Que não se deixe de marcar a diferença pelo que se é, por aquilo que se possui dentro da caixinha "Alma".

                                                                                                                                         Ella.

domingo, 12 de janeiro de 2014

É importante : cada dia.

Tenhoo pela frente um quadro que me leva a viajar.
Tenho na minha cabeça pensamentos que me fazem querer viver mais coisas .
A vida é isto e aquilo, sem grandes explicaçoes.
Encontrei finalmente o momento que tanto procurei : Equilibrio e certeza que agora sou eu e eu.
Deixar finalmente pedras pelo caminho, sim pedras... pesava demasiado. Agora nao tenho nada mais do que aquilo que queria. 
A vida é engraçada, coloca desafios.. e esses desafios fazem-nos reflectir em tantos e diversos campos da nossa vida.
Não há mesmo tempo certo para dizer "isso ou aquilo", é preciso entender que se sentimos necessidade de dizer é porque é o momento e que talvez não volte a haver oportunidade. Devemos seguir o que nos faz bem, mesmo sem saber o que significa ao certo. Devemos apenas..
Devemos construir nas nossas vidas algo que ao olharmos para o que se vai vivendo consigamos sorrir e dizer: é isto! 
Acordar e sentir que há o valor de cada coisa, que há o minuto em que somos lembrados pelo que somos e por aquilo que são para nós. 
Se vivermos de pés par
a o ar, devemos procurar encontrar a visão clara . Se vivemos com os pés demasiado assentes.. devemos procurar encontrar um degrau que nos deixe ficar um pouco mais nas nuvens por momentos.

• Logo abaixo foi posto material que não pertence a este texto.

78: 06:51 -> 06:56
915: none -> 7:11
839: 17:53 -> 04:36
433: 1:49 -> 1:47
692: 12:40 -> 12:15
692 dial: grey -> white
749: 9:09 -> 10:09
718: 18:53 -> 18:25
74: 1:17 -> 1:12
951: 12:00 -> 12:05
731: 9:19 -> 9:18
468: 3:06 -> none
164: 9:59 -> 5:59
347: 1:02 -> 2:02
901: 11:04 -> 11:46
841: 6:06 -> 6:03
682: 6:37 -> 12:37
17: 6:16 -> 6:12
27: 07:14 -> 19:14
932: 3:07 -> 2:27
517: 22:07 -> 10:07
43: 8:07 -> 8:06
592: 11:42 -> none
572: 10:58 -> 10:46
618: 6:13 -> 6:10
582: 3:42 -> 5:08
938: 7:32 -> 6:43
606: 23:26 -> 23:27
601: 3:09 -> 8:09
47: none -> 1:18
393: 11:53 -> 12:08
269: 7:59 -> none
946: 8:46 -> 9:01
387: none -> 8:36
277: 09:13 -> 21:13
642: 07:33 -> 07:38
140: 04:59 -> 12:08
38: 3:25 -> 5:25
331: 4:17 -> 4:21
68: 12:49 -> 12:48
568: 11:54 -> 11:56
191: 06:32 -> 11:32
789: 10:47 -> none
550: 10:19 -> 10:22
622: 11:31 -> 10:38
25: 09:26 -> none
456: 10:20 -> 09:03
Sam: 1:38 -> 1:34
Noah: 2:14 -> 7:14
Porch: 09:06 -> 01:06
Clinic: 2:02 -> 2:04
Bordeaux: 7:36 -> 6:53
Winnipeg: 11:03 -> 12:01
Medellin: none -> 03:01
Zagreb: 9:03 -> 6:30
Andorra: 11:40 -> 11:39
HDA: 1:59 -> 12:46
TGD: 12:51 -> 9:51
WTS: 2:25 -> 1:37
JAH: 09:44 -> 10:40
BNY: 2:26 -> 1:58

Afinal, o que somos é aqui e agora. Com o que temos e com o que criamos.
Se perguntamos demasiado se devemos, perdemos o que queremos.
Se arriscamos demais à procura de outra coisa só porque sim, ficamos com pouco .
É bom sentir e pensar que todos os dias, devemos fazer o que achamos correcto e que sabemos que irá ser bom.

                                                                                                                                           Ella.